Hallo p.b., um Deine Aussagen verstehen zu können wäre es sinnvoll zu wissen welche Projekte waren das bei denen Du mitgearbeitet hast. Wer waren die Initiatoren dieser Projekte. Was ist das LWL? Ich weiß nicht ob ich Dich richtig verstanden habe! Willst Du damit sagen, dass ausländische Behörden oder Forschungsinstitutionen ihre “Ehrenamtlichen” gegen Bezahlung an Grabungen teilnehmen lassen? Du sagst, dass „die Forschung“, wer verbirgt sich hinter dieser Forschung, die sich daran bereichert indem sie Projektgelder, die vorhanden sind, einspart. Gruß Karlheinz

Hallo Karlheinz, LWL ist das Kürzel für Landschaftsverband Westfalen-Lippe, dessen Archäologie-Abteilung ist das Denkmalamt in Nordrhein-Westfalen und somit zuständig für die dortigen Ausgrabungen.

Eher nicht »ihre Ehrenamtlichen«. Die gängige Bezeichnung dafür lautet »volunteers«, also Freiwillige d.h. Laien, die immer schon mal an einer Ausgrabung teilnehmen wollten und das quasi als Abenteuerurlaub buchen. Dafür zahlen sie etwas, wobei in dem Preis meist auch Unterkunft, Verpflegung und eine Vor-Ort-Betreuung z.T. mit Exkursionen und Vorträgen inbegriffen sind. Das gibt es häufiger in Israel und Nahen Osten, in den letzten Jahren aber auch in Österreich und Deutschland. Bei uns im Guide haben wir auch eine kleine Liste von Veranstaltern. Da die Frage, wie man selbst an Grabungen teilnehmen kann, öfter aufkommt, haben wir auch dafür eine FAQ-Seite.

[quote=“charly2008”] wer verbirgt sich hinter dieser Forschung, die sich daran bereichert indem sie Projektgelder, die vorhanden sind, einspart.
[/quote]
So würde ich das nicht formulieren. »Bereichern« trifft die Sache wohl nicht wirklich. Wahrscheinlich könnte man es eher so bezeichnen: »Alternative Finanzierungsmöglichkeit für Projekte, die ansonsten keine oder nur wenige Fördermittel bekommen würden« (und deshalb vielleicht auch ohne diese Art der Finanzierung gar nicht stattfinden würden).
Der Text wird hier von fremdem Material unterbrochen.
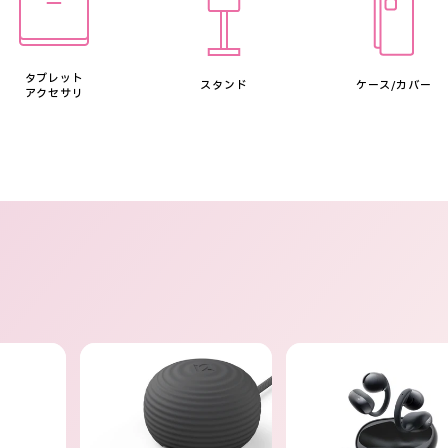
タブレット
スタンド
ケース/カバー
アクセサリ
Bei solchen Angeboten handelt es sich i.d.R. tatsächlich um Forschungsgrabungen, die also nicht »mit dem Bagger im Nacken« arbeiten müssen und somit etwas ruhiger angehen lassen können. Ob durch solchen »Abenteuer-Tourismus« wirklich Archäologen-Stellen wegrationalisiert werden, halte ich für fraglich bzw. ich glaube nicht, dass es ohne diesen mehr Jobs für Archäologen gäbe. Gruß

Hallo Andreas, danke für Deine ausführliche Erklärung. Gruß Karlheinz

Was passiert eigentlich mit den Objekten die im Zuge solcher Grabungsprojekte geborgen werden? Denkt jemand auch an “alternative Finanzierungsmöglichkeiten” für die notwendige Konservierung und Restaurierung? Oder übernehmen das dann auch die Archäologie-Touristen? Es gibt in den Landesämtern ja jetzt schon viel zu wenige Restauratoren für die Fundmassen die jedes Jahr bei Notgrabungen anfallen. Wer soll sich eigentlich um die zusätzlichen Objekte aus den “Lustgrabungen” kümmern?

Im ausland geborgene Objekte verlassen das Land nicht. Dafür ist das jeweilige Land zuständig. Dann hängt es von ab was für Ziele die jeweilige Ephorie, Sopraintendenz etc. im Zusammenhang mit der Grabung verfolgt. Meist ist es so, dass z.B. die deutschen Wissenschaftler die Objekte bearbeiten und dann landen diese im Depot.